Job markets are hard for young people who are looking for work. Many feel the pressure to accept the first job they are offered, sometimes without considering whether the working conditions put their health and safety at risk. 

This is a problem as young workers tend to fall sick or hurt themselves at work at a much higher rate than adult workers. 

Globally, 374 million workers suffered non-fatal injuries at the workplace in 2014.  According to the European Agency for Health and Safety at the Workplace, youths in Europe are 40% more susceptible to work-related injuries than older workers. 

Health and safety at the workplace are a basic human right, but there is more to it than that. 

The high rate of accidents among young workers is of particular concern because one accident can ruin a life, career opportunities, financial income and general welfare. 

Poor health and safety practices cost almost four percent of the global Gross Domestic Product every year, almost three trillion euro. While these estimates are primarily based on the economic outgoings of businesses and government, when a young worker hurts themselves, years of productivity are lost as well as all the investment made in their education and training. 

There are a number of factors that put young workers at risk.

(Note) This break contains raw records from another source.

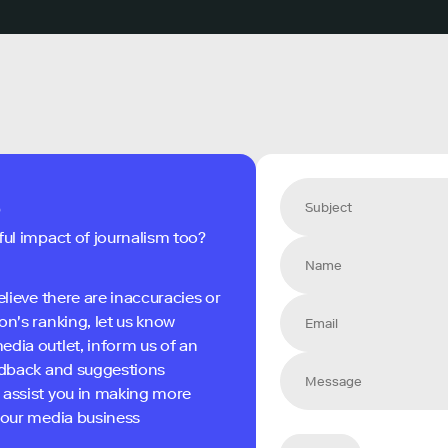
s
ful impact of journalism too?
elieve there are inaccuracies or
on's ranking, let us know
edia outlet, inform us of an
eedback and suggestions
 assist you in making more
 your media business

These include unstable jobs, educational level, lack of skills and training, personal physical development and the vulnerabilities of young workers. 

How can we solve the problem? Youths could become more involved, the data could be made more useful, more emphasis could be put on legislation and regularisation, more importance be given to collective agreements and, above all, more awareness should be raised among young workers and employers and training could be increased. 

Ensuring the safety of today’s generation of young workers is also an investment in the safety of future generations as well as a good investment for businesses and society in general. 

Youths understand the reality of their lives at work more than anyone and their voices and their ideas should be central in efforts to guarantee their health and safety at the workplace.